During the time I was on Outreach, I became familiar with the various prison ministries in Manchester. I truly was called, pulled even, to find out more about prison ministry and how I might help out. Again, at first I was a reluctant participant. Frankly I was terrified to go into a prison. I could only imagine what it would be like in there. I was learning to trust God who had so richly rewarded me in my earlier experiences so I followed this lead as well. I began to attend the chapel services at the Goffstown Women’s Prison and volunteer at Shea Farm. Again, I took away so much more than I gave. It was humbling to be able to provide friendship to women who were overcoming such tremendous obstacles in their lives. It was truly a privilege for me to be able to serve that community. God called me again after hurricane Katrina. When I was watching the destruction on tv I knew I had to go there to help. As our group formed at church and our plans were laid to travel to New Orleans that first year I was so afraid that I wouldn’t be able to do the work, that it would be too hot, too physically demanding. But I did go and the work was hard, and it was hot, but it was one of the most spiritually rewarding experiences of my life. The people that we met in New Orleans had been through so much and the little bit of work we were able to do in that city touched so many people.
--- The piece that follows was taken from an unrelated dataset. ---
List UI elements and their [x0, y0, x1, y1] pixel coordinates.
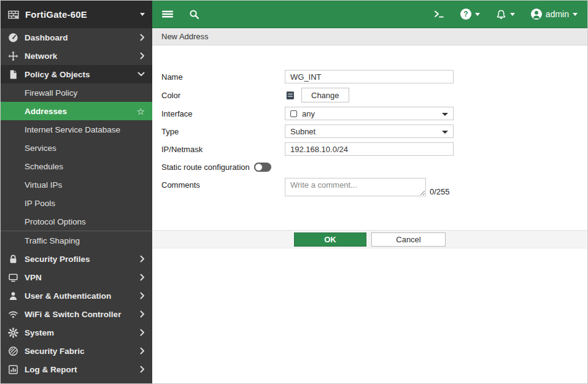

Seeing the resiliency and faith of the people of New Orleans after the hurricane truly showed me that all things are possible with God.

My spiritual journey in this church of course would not be possible were it not for the people. The people I have worked with, worshipped with and formed good friendships with are really the church. Our diversity of ages, political affiliations, professions, and theologies is truly a gift that God has bestowed on First Church so that we may do the work God intended us to do.

I don’t think it’s easy to be a Christian. It takes roll up your sleeves hard work to spread the gospel. It takes getting along with people and learning how to live together in our diversity. Sometimes the bible is difficult to understand. It takes discipline and practice to discern God’s will for our lives. What does First Church mean to me? Christianity calls us to spread the gospel through our works. And that call to me comes through this church. First Church is the place and the people that have challenged me to be a Christian. I take that challenge and I’m proud to say I am a member of the First Congregational Church of Manchester.